§ **Source material**
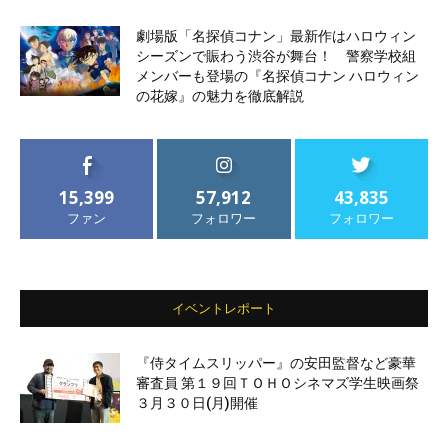
劇場版「名探偵コナン」最新作はハロウィン
シーズンで賑わう渋谷が舞台！ 警察学校組
メンバーも登場の『名探偵コナン ハロウィン
の花嫁』の魅力を徹底解説
15,399
57,912
43,835
ファン
フォロワー
フォロワー
イベントレポート
『侍タイムスリッパー』の安田監督など豪華
審査員 第１９回ＴＯＨＯシネマズ学生映画祭
３月３０日(月)開催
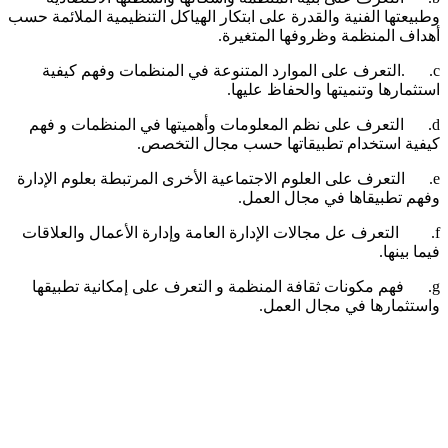
طبيعتها الفنية والقدرة على ابتكار الهياكل التنظيمية الملائمة حسب
هداف المنظمة وظروفها المتغيرة.
c. .التعرف على الموارد المتنوعة في المنظمات وفهم كيفية
ستثمارها وتنميتها والحفاظ عليها.
d. التعرف على نظم المعلومات وأهميتها في المنظمات و فهم
يفية استخدام تطبيقاتها حسب مجال التخصص.
e. التعرف على العلوم الاجتماعية الأخرى المرتبطة بعلوم الإدارة
فهم تطبيقاها في مجال العمل.
f. التعرف عل مجالات الإدارة العامة وإدارة الأعمال والعلاقات
يما بينها.
g. فهم مكونات ثقافة المنظمة و التعرف على إمكانية تطبيقها
استثمارها في مجال العمل.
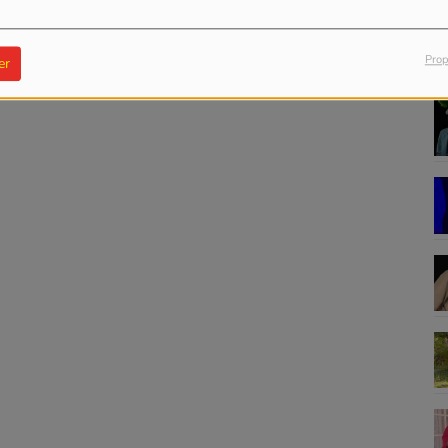
Prop
er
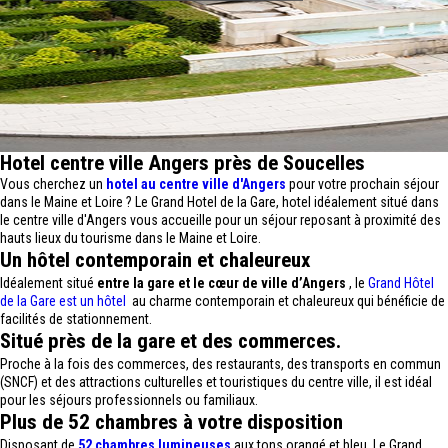
Hotel centre ville Angers près de Soucelles
Vous cherchez un
hotel au centre ville d'Angers
pour votre prochain séjour
dans le Maine et Loire ? Le Grand Hotel de la Gare, hotel idéalement situé dans
le centre ville d'Angers vous accueille pour un séjour reposant à proximité des
hauts lieux du tourisme dans le Maine et Loire.
Un hôtel contemporain et chaleureux
Idéalement situé
entre la gare et le cœur de ville d’Angers
, le
Grand Hôtel
de la Gare est un hôtel
au charme contemporain et chaleureux qui bénéficie de
facilités de stationnement.
Situé près de la gare et des commerces.
Proche à la fois des commerces, des restaurants, des transports en commun
(SNCF) et des attractions culturelles et touristiques du centre ville, il est idéal
pour les séjours professionnels ou familiaux.
Plus de 52 chambres à votre disposition
Disposant de
52 chambres lumineuses
aux tons orangé et bleu, Le Grand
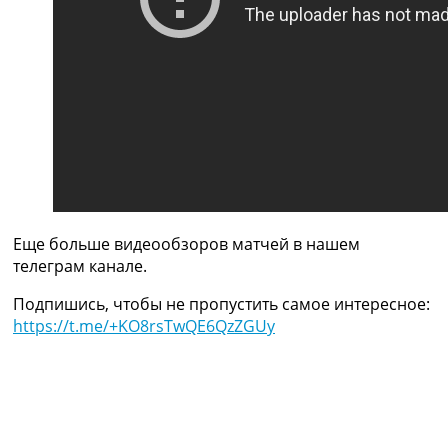
Украина. Премьер-Лига
Украина. Первая Лига
Лига Чемпионов
Англия. Премьер Лига
Испания. Ла Лига
Другие Турниры >>>
Таблицы
Таблицы групп Чемпионата Мира
Украина. Премьер-Лига
Украина. Первая Лига
Лига Чемпионов. Таблицы групп
Еще больше видеообзоров матчей в нашем
Англия. Премьер-Лига
телеграм канале.
Испания. Ла Лига
Все таблицы >>>
Подпишись, чтобы не пропустить самое интересное:
Рейтинги
https://t.me/+KO8rsTwQE6QzZGUy
Рейтинг стран УЕФА
Рейтинг клубов УЕФА
Рейтинг ФИФА
ТВ программа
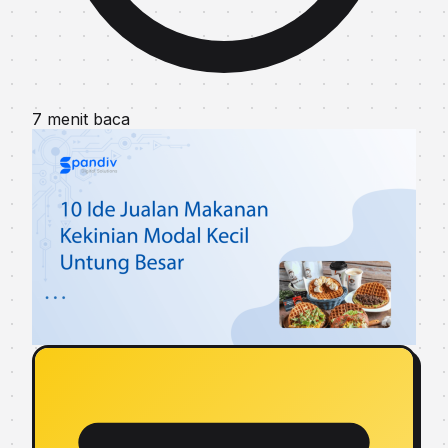
7 menit baca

§ **What you will do**
Print nothing but the lines above starting with the line that contains "يفية استخدام تطبيقاتها حسب مجال التخصص." and going on through the line that contains "Proche à la". Leave out the pictures.

§ **Task solution**
يفية استخدام تطبيقاتها حسب مجال التخصص.
e. التعرف على العلوم الاجتماعية الأخرى المرتبطة بعلوم الإدارة
فهم تطبيقاها في مجال العمل.
f. التعرف عل مجالات الإدارة العامة وإدارة الأعمال والعلاقات
يما بينها.
g. فهم مكونات ثقافة المنظمة و التعرف على إمكانية تطبيقها
استثمارها في مجال العمل.
Prop
er
Hotel centre ville Angers près de Soucelles
Vous cherchez un
hotel au centre ville d'Angers
pour votre prochain séjour
dans le Maine et Loire ? Le Grand Hotel de la Gare, hotel idéalement situé dans
le centre ville d'Angers vous accueille pour un séjour reposant à proximité des
hauts lieux du tourisme dans le Maine et Loire.
Un hôtel contemporain et chaleureux
Idéalement situé
entre la gare et le cœur de ville d’Angers
, le
Grand Hôtel
de la Gare est un hôtel
au charme contemporain et chaleureux qui bénéficie de
facilités de stationnement.
Situé près de la gare et des commerces.
Proche à la fois des commerces, des restaurants, des transports en commun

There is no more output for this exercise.